National Student Day, celebrated this year on December 7, commemorates the deaths of 3 student protestors in 1953 by Iranian government forces under Shah Mohammad Reza Pahlavi. Once encouraged by the Islamic Republic of Iran, the commemoration in recent years has become an occasion for students to voice support for the free exercise of fundamental human rights.

This year, in the aftermath of the massive protests that followed the disputed presidential election in June, the Iranian government tried hard to discourage protests on Student Day. According to reports, in the run-up to the day, the Iranian government arrested scores of student activists throughout the country.

In addition, authorities blocked internet access by drastically reducing web speed, and also warned foreign journalists to keep off the streets for Student Day itself and for 2 days after. Security forces also announced that so-called "illegal" gatherings on December 7 would not be tolerated.

In spite of such measures, thousands of students and other Iranians took to the streets not only in Tehran but in other cities throughout Iran.
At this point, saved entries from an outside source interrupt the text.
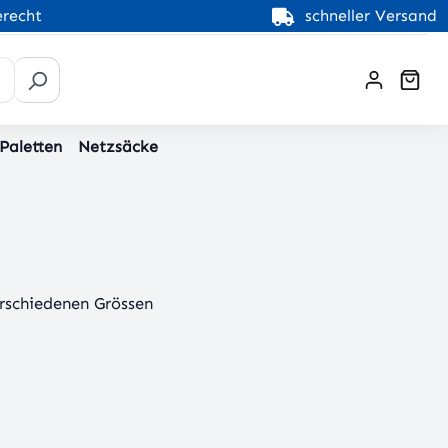
recht
schneller Versand
War
 Paletten
Netzsäcke
erschiedenen Grössen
They were reportedly met by members of security forces wielding batons, chains, tear gas and, in some cases, stun guns. Over 200 people were arrested for peacefully expressing their universal right to
free speech and assembly.

State Department spokesman Ian Kelly expressed concern over the treatment of Iranians by the Iranian government:

"The continued harassment, arbitrary detention and conviction of individuals for their participation in peaceful demonstrations and expression of their views reflect a disregard for the kind of rights enshrined in the Iranian constitution."

As President Barack Obama has affirmed, "The Iranian people have a universal right to assembly and free speech. If the Iranian government seeks the respect of the international community, it must respect those rights, and heed the will of its own people. It must govern through consent, and not coercion." And as Secretary of State Hillary Clinton has stated, "The Iranian government seeks a sense of justice in the world, but stands in the way of the justice it seeks."